*** Task input ***
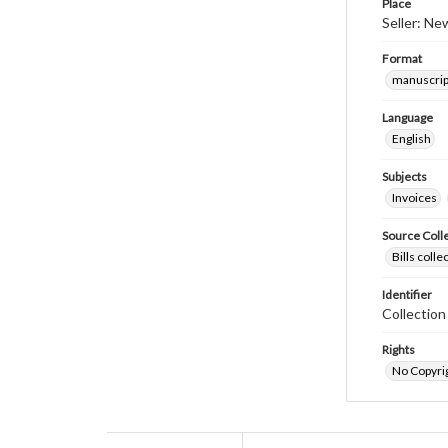
Place
Seller: Ne
Format
manuscrip
Language
English
Subjects
Invoices
Source Coll
Bills coll
Identifier
Collectio
Rights
No Copyrig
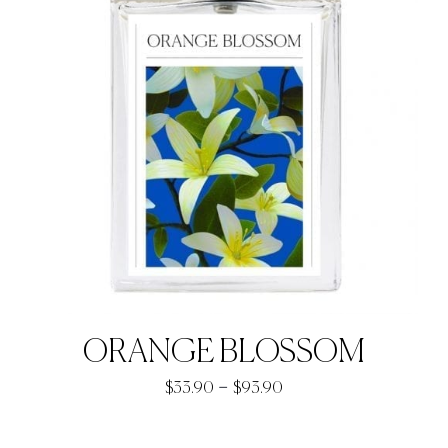
ORANGE BLOSSOM
Price
–
$
33.90
$
93.90
range:
$33.90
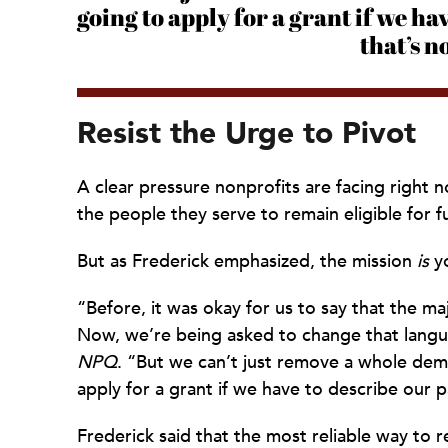
going to apply for a grant if we ha
that’s n
Resist the Urge to Pivot
A clear pressure nonprofits are facing right
the people they serve to remain eligible for f
But as Frederick emphasized, the mission
is
yo
“Before, it was okay for us to say that the ma
Now, we’re being asked to change that langu
NPQ
. “But we can’t just remove a whole dem
apply for a grant if we have to describe our pa
Frederick said that the most reliable way to r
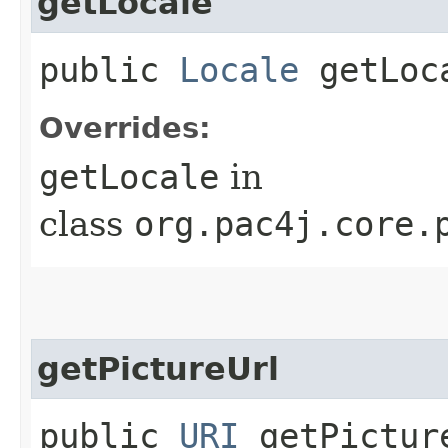
getLocale
public
Locale
getLoc
Overrides:
getLocale
in
class
org.pac4j.core.
getPictureUrl
public
URI
getPictur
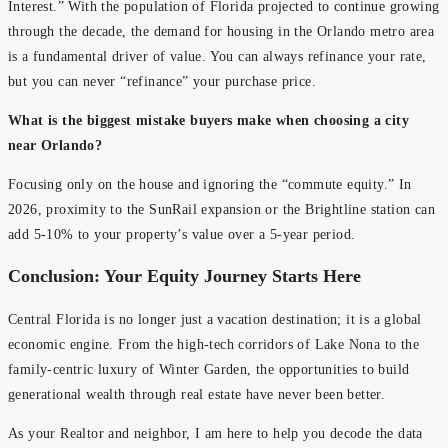
Interest.” With the population of Florida projected to continue growing
through the decade, the demand for housing in the Orlando metro area
is a fundamental driver of value. You can always refinance your rate,
but you can never “refinance” your purchase price.
What is the biggest mistake buyers make when choosing a city
near Orlando?
Focusing only on the house and ignoring the “commute equity.” In
2026, proximity to the SunRail expansion or the Brightline station can
add 5-10% to your property’s value over a 5-year period.
Conclusion: Your Equity Journey Starts Here
Central Florida is no longer just a vacation destination; it is a global
economic engine. From the high-tech corridors of Lake Nona to the
family-centric luxury of Winter Garden, the opportunities to build
generational wealth through real estate have never been better.
As your Realtor and neighbor, I am here to help you decode the data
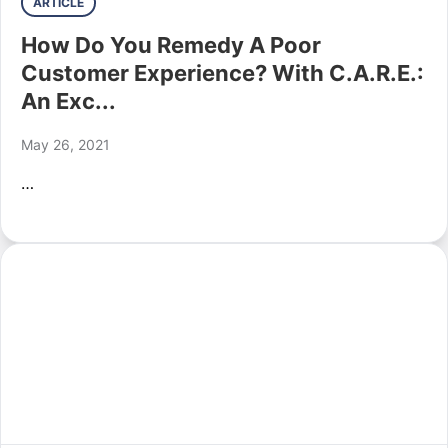
ARTICLE
How Do You Remedy A Poor
Customer Experience? With C.A.R.E.:
An Exc...
May 26, 2021
…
*** End of Task input ***
▶ Work required: This task asks for the data above repeated exactly, without a single picture.

▶ Expected output:
Place
Seller: Ne
Format
manuscrip
Language
English
Subjects
Invoices
Source Coll
Bills coll
Identifier
Collectio
Rights
No Copyrig
ORANGE BLOSSOM
Price
–
$
33.90
$
93.90
range:
$33.90
going to apply for a grant if we ha
that’s n
Resist the Urge to Pivot
A clear pressure nonprofits are facing right
the people they serve to remain eligible for f
But as Frederick emphasized, the mission
is
yo
“Before, it was okay for us to say that the ma
Now, we’re being asked to change that langu
NPQ
. “But we can’t just remove a whole dem
apply for a grant if we have to describe our pa
Frederick said that the most reliable way to r
getLocale
public
Locale
getLoc
Overrides:
getLocale
in
class
org.pac4j.core.
getPictureUrl
public
URI
getPictur
Interest.” With the population of Florida projected to continue growing
through the decade, the demand for housing in the Orlando metro area
is a fundamental driver of value. You can always refinance your rate,
but you can never “refinance” your purchase price.
What is the biggest mistake buyers make when choosing a city
near Orlando?
Focusing only on the house and ignoring the “commute equity.” In
2026, proximity to the SunRail expansion or the Brightline station can
add 5-10% to your property’s value over a 5-year period.
Conclusion: Your Equity Journey Starts Here
Central Florida is no longer just a vacation destination; it is a global
economic engine. From the high-tech corridors of Lake Nona to the
family-centric luxury of Winter Garden, the opportunities to build
generational wealth through real estate have never been better.
As your Realtor and neighbor, I am here to help you decode the data
ARTICLE
How Do You Remedy A Poor
Customer Experience? With C.A.R.E.:
An Exc...
May 26, 2021
…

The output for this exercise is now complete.